Endometrial Ablation (EA) refers to a group of minimally invasive approach that produces irreversible destruction of the endometrium. These procedures provide a satisfactory alternative to hysterectomy when medical treatment is contraindicated or unsatisfactory. While EA has become longstanding in practice, variable failure rates were reported, that seem to relate, in part, to time since intervention. Identification of predictors of long-term outcomes allows better patient selection and lowers the probability of reintervention. This review discusses determinants of EA failure and how to improve patient selection based on available evidence.

Introduction

Heavy Menstrual Bleeding (HMB) is the most prevalent form of abnormal uterine bleeding, a complaint that affects approximately 14% of reproductive aged women and presents both a health and financial burden [1]. For decades, hysterectomy had been the only treatment approach when medical treatment is contraindicated or ineffective. Endometrial ablation (EA) has been introduced as an alternative to radical treatment since late 80’s and early 90’s and has gained substantial popularity as a convenient procedure of less cost and high safety profile.
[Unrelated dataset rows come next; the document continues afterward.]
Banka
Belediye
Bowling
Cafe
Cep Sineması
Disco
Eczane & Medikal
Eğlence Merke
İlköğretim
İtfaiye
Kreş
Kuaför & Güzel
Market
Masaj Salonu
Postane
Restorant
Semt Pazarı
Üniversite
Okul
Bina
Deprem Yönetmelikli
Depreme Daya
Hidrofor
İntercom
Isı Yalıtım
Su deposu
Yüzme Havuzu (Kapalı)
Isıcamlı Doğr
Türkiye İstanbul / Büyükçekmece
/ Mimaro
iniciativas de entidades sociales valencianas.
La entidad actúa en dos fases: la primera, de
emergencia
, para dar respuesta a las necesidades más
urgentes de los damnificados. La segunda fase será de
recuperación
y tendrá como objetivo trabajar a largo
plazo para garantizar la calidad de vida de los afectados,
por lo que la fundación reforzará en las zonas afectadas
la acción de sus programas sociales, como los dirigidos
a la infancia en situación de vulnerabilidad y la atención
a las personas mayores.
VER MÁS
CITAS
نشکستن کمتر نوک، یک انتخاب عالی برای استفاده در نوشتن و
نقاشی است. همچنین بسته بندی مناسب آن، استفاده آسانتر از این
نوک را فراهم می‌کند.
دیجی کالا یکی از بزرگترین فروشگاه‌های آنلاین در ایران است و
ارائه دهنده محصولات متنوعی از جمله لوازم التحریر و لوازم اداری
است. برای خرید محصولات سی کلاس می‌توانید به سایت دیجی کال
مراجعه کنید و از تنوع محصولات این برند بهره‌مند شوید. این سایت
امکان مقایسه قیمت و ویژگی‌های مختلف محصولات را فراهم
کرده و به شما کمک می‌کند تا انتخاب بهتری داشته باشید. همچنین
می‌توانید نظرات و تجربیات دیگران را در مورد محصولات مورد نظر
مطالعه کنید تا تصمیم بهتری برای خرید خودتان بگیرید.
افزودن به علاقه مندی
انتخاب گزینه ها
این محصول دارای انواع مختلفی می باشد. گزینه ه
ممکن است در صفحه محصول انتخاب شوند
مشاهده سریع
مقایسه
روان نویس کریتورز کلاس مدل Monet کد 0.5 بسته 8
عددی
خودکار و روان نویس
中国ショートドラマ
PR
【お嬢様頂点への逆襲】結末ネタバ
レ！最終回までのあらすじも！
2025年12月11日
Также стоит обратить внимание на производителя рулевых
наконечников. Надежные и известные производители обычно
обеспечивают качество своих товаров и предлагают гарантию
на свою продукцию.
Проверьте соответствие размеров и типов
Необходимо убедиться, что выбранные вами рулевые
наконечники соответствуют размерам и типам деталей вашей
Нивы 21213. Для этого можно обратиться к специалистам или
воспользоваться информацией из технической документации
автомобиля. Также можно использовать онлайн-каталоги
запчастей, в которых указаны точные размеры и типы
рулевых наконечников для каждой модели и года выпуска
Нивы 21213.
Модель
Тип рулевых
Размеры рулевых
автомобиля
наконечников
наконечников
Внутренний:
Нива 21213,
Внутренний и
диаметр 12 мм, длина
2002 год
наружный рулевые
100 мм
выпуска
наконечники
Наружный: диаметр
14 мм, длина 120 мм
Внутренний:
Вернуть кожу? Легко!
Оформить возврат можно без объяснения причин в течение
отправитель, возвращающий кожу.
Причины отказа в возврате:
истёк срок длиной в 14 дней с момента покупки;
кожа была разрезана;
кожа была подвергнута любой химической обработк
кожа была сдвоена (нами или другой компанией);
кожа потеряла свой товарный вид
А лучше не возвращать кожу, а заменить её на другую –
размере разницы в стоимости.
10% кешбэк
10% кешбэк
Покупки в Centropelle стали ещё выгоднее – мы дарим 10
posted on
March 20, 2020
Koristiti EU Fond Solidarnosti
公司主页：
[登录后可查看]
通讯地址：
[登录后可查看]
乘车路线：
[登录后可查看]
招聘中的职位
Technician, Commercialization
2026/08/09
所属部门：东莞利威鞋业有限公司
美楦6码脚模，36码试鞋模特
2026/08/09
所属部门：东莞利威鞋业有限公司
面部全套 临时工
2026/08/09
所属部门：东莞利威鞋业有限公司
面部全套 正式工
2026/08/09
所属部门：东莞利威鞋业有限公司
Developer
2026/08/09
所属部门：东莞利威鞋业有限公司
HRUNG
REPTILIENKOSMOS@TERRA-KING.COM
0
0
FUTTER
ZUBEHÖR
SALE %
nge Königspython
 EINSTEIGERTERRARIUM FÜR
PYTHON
Thereafter, evidence from the literature has supported EA as a second line treatment if medical treatment fails or is contraindicated [2]. Second generation EA devices (also known as global EA) have been well-established in gynecologic care and are offered to all eligible women. Because second generation devices allow office-based treatment under local anaesthesia, EA has become widely acceptable by both patients and health care providers and has become the most common treatment of HMB in the United States [3].
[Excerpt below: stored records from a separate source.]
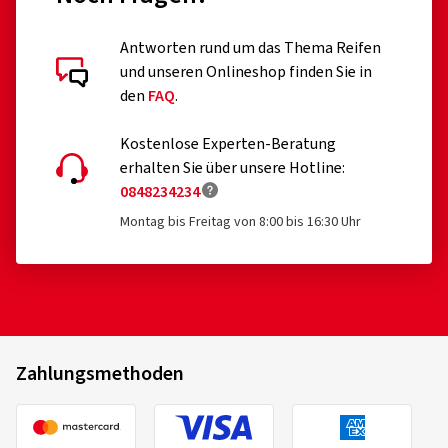
Antworten rund um das Thema Reifen
und unseren Onlineshop finden Sie in
den
FAQ
.
Kostenlose Experten-Beratung
erhalten Sie über unsere Hotline:
0848234234
Montag bis Freitag von 8:00 bis 16:30 Uhr
Zahlungsmethoden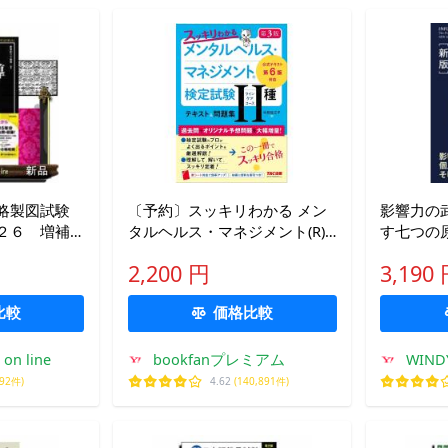
略製図試験
〔予約〕スッキリわかる メン
影響力の武器
２６ 増補
タルヘルス・マネジメント(R)
す七つの
検定試験 2種ラインケアコース
2,200 円
3,190
テキスト&amp;問題集 第3版/
中島佐江子
比較
価格比較
on line
bookfanプレミアム
WINDY
092件)
4.62
(140,891件)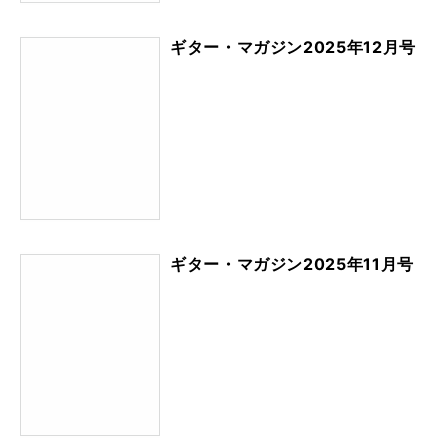
ギター・マガジン2025年12月号
ギター・マガジン2025年11月号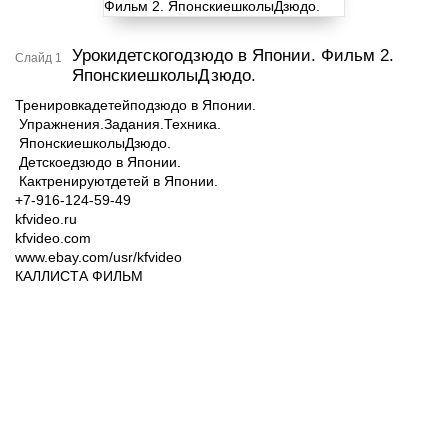
Урокидетскогодзюдо в Японии. Фильм 2.
Слайд 1
ЯпонскиешколыДзюдо.
Тренировкадетейподзюдо в Японии.
Упражнения.Задания.Техника.
ЯпонскиешколыДзюдо.
Детскоедзюдо в Японии.
Кактренируютдетей в Японии.
+7-916-124-59-49​​
kfvideo.ru​​
kfvideo.com​​
www.ebay.com/usr/kfvideo​​
КАЛЛИСТА ФИЛЬМ​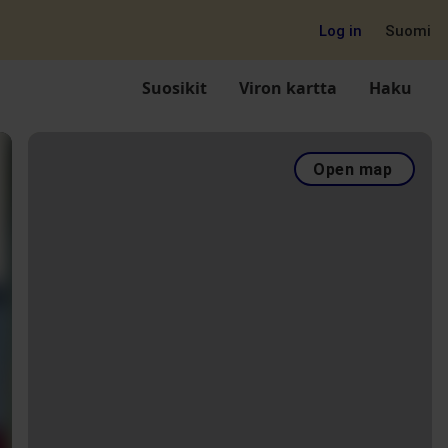
Log in
Suomi
Suosikit
Viron kartta
Haku
Open map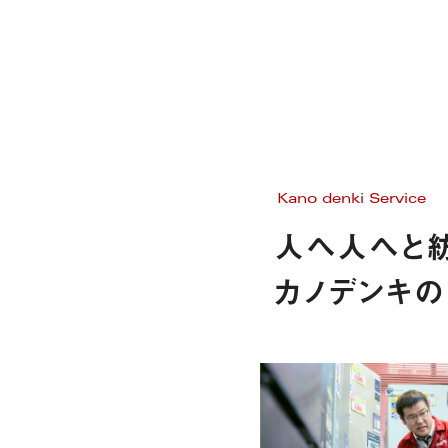
Kano denki Service
人へ人へと紡
カノデンキの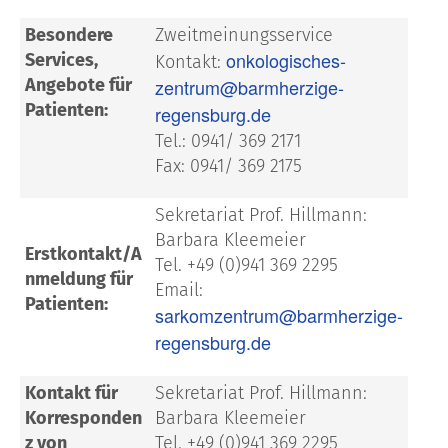
Besondere
Zweitmeinungsservice
onkologisches-
Services,
Kontakt:
Angebote für
zentrum@barmherzige-
Patienten:
regensburg.de
Tel.: 0941/ 369 2171
Fax: 0941/ 369 2175
Sekretariat Prof. Hillmann:
Barbara Kleemeier
Erstkontakt/A
Tel. +49 (0)941 369 2295
nmeldung für
Email:
Patienten:
sarkomzentrum@barmherzige-
regensburg.de
Kontakt für
Sekretariat Prof. Hillmann:
Korresponden
Barbara Kleemeier
z von
Tel. +49 (0)941 369 2295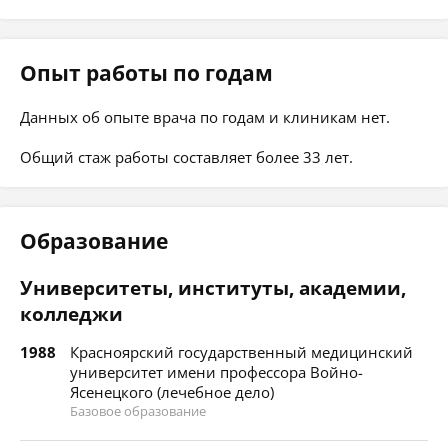
Опыт работы по годам
Данных об опыте врача по годам и клиникам нет.
Общий стаж работы составляет более 33 лет.
Образование
Университеты, институты, академии,
колледжи
1988
Красноярский государственный медицинский
университет имени профессора Войно-
Ясенецкого (лечебное дело)
Базовое образование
Although EA provides fewer complications and significantly costs less than hysterectomy [4], treatment failure, defined as recurrence of symptoms that necessitates reintervention, presents a major concern. Treatment failure is time-dependent and accordingly, the incidence of reintervention has been increasingly recognizable while 2-3 decades passed since EA was introduced [5]. Failure of EA reached up to 26% after 8 years of treatment [3]. Because failure of EA doubles treatment burden in terms of morbidity and costs and because EA failure seems to vary widely among reports, identification of determinants of treatment success had become imperative to improve patient selection and counselling [6].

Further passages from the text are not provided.